(Task description) Repeat verbatim, and only, the lines of the data below, beginning at the line that contains "Inscription" and stopping after the line that contains "Суббота: 10:00-14:00".

(Excerpted data)

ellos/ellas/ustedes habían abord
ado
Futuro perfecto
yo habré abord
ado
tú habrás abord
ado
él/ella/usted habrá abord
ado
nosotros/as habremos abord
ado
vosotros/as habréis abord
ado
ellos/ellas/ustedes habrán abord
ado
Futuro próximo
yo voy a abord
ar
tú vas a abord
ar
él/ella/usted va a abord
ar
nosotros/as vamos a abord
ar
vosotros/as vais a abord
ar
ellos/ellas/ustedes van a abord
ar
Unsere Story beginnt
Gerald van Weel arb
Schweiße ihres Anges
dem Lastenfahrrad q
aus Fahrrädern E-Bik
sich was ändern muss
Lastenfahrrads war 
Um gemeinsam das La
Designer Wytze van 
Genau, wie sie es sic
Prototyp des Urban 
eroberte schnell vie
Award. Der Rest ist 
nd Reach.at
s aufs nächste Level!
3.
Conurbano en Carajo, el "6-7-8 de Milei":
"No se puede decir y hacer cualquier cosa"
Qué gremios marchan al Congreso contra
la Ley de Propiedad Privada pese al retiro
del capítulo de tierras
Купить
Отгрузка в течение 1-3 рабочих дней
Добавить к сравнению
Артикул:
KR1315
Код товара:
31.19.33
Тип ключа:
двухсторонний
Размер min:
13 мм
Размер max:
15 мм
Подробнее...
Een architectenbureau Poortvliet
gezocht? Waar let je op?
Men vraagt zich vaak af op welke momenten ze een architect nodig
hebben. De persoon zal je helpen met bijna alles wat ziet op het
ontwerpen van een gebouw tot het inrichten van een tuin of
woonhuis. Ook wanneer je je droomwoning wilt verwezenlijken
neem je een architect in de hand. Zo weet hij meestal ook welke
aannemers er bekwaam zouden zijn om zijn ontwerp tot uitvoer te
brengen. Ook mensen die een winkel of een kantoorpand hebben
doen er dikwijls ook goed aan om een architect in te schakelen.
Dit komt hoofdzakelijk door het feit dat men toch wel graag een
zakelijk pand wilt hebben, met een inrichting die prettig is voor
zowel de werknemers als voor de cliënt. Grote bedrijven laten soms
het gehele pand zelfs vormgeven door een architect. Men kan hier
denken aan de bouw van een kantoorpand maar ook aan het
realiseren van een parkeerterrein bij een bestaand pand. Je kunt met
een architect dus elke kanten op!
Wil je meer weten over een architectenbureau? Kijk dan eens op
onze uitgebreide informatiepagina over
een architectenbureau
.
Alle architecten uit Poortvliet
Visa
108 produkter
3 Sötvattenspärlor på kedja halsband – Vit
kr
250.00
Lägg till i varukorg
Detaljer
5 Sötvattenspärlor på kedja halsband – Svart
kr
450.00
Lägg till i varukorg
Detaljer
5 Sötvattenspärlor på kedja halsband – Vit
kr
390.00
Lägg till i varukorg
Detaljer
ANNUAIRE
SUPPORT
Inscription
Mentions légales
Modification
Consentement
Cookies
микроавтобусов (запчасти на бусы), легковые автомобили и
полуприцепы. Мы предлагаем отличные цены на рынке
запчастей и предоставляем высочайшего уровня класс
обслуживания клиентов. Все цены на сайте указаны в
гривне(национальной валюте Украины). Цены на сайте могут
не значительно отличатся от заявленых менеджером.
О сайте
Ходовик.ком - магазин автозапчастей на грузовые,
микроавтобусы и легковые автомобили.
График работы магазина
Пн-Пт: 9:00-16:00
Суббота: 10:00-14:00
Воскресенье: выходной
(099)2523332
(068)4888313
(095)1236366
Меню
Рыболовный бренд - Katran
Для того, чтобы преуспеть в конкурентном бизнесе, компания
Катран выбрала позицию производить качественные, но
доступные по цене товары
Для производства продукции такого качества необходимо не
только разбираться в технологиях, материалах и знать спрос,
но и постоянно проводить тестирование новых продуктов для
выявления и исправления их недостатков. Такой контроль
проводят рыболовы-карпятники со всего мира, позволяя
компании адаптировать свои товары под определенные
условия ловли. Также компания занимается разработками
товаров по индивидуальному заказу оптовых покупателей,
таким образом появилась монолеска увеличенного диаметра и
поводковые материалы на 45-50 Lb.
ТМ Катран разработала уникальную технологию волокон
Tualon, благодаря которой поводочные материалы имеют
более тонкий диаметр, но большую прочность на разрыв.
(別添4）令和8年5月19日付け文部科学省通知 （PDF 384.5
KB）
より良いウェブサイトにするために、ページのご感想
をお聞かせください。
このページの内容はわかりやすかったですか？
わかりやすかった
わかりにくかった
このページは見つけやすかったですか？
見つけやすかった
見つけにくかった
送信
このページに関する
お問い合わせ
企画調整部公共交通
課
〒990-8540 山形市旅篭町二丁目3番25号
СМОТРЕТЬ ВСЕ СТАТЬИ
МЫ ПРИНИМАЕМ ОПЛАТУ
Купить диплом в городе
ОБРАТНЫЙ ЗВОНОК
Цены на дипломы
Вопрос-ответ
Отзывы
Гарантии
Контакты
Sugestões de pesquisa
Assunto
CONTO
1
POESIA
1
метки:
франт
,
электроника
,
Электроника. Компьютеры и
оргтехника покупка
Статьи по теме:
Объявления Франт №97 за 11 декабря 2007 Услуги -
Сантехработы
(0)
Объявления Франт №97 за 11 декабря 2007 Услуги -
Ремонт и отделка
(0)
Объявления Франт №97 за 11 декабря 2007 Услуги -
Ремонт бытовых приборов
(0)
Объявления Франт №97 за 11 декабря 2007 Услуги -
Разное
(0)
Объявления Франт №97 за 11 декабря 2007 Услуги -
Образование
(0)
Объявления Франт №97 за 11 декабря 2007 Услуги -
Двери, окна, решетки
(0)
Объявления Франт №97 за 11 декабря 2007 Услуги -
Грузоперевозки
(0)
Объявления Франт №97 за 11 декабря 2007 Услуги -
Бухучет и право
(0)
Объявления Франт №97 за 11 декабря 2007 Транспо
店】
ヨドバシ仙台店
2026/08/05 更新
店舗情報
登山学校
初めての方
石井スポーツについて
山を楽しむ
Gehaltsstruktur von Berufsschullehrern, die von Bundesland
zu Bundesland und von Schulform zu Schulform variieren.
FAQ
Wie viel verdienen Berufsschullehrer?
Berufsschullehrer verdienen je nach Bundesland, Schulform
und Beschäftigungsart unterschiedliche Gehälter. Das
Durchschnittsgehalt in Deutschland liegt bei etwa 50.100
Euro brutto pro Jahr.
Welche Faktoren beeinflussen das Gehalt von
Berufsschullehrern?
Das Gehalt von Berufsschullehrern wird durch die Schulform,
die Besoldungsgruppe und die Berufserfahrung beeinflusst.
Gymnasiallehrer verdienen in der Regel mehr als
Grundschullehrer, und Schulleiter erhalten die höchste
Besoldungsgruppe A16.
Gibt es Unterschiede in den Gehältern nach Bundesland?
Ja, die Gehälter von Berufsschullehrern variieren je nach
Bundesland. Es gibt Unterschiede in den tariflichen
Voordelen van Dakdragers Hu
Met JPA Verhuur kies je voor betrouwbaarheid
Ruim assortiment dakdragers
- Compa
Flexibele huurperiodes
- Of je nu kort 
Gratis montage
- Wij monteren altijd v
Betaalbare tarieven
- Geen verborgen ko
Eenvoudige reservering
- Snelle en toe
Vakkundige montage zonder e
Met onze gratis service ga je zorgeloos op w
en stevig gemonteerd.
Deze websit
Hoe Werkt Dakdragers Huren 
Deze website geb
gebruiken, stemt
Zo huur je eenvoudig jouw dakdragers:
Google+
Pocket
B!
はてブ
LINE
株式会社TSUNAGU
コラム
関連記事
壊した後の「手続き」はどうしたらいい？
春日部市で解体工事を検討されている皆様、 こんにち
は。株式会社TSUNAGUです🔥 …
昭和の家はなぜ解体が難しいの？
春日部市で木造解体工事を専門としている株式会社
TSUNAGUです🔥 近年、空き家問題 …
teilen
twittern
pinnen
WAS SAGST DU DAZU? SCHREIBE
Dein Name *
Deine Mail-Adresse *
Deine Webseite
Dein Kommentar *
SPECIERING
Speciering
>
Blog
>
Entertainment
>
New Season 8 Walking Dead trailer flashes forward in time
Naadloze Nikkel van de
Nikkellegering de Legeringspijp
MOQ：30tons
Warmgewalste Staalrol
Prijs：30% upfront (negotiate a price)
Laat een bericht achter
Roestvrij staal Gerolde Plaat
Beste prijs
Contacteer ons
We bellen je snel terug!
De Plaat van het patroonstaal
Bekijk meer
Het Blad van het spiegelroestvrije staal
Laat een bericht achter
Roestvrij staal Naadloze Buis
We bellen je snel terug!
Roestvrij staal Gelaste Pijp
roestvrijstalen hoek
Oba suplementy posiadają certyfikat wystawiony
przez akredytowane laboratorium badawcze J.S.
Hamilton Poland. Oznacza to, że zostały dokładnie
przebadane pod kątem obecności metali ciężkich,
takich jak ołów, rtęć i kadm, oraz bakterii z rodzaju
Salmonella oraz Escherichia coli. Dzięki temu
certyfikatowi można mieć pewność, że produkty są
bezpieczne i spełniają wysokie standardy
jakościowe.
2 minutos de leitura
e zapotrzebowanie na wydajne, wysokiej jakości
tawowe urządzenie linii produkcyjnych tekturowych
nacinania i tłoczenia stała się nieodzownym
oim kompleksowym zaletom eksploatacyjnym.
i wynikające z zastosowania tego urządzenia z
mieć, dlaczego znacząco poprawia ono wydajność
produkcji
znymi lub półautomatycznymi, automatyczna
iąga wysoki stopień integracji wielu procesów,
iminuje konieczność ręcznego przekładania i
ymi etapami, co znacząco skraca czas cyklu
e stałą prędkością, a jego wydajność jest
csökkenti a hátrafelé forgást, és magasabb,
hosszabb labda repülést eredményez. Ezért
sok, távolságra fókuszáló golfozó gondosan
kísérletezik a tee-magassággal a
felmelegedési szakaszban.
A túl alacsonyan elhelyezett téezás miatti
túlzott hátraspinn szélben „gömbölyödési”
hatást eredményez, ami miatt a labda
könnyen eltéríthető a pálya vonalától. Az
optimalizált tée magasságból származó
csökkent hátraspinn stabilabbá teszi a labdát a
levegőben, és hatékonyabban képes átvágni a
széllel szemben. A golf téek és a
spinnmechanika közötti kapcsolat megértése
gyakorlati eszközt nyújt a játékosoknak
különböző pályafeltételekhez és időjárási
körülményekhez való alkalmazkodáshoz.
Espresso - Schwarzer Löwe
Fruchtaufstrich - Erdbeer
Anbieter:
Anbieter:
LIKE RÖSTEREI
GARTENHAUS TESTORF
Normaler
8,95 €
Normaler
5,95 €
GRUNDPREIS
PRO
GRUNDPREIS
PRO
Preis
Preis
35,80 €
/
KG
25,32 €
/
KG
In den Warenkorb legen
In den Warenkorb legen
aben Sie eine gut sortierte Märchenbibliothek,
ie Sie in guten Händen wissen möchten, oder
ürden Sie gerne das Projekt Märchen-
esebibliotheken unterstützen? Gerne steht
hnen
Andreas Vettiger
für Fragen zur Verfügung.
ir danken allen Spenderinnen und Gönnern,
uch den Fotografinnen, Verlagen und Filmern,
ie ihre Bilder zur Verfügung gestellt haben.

(Solved problem)
Inscription
Mentions légales
Modification
Consentement
Cookies
микроавтобусов (запчасти на бусы), легковые автомобили и
полуприцепы. Мы предлагаем отличные цены на рынке
запчастей и предоставляем высочайшего уровня класс
обслуживания клиентов. Все цены на сайте указаны в
гривне(национальной валюте Украины). Цены на сайте могут
не значительно отличатся от заявленых менеджером.
О сайте
Ходовик.ком - магазин автозапчастей на грузовые,
микроавтобусы и легковые автомобили.
График работы магазина
Пн-Пт: 9:00-16:00
Суббота: 10:00-14:00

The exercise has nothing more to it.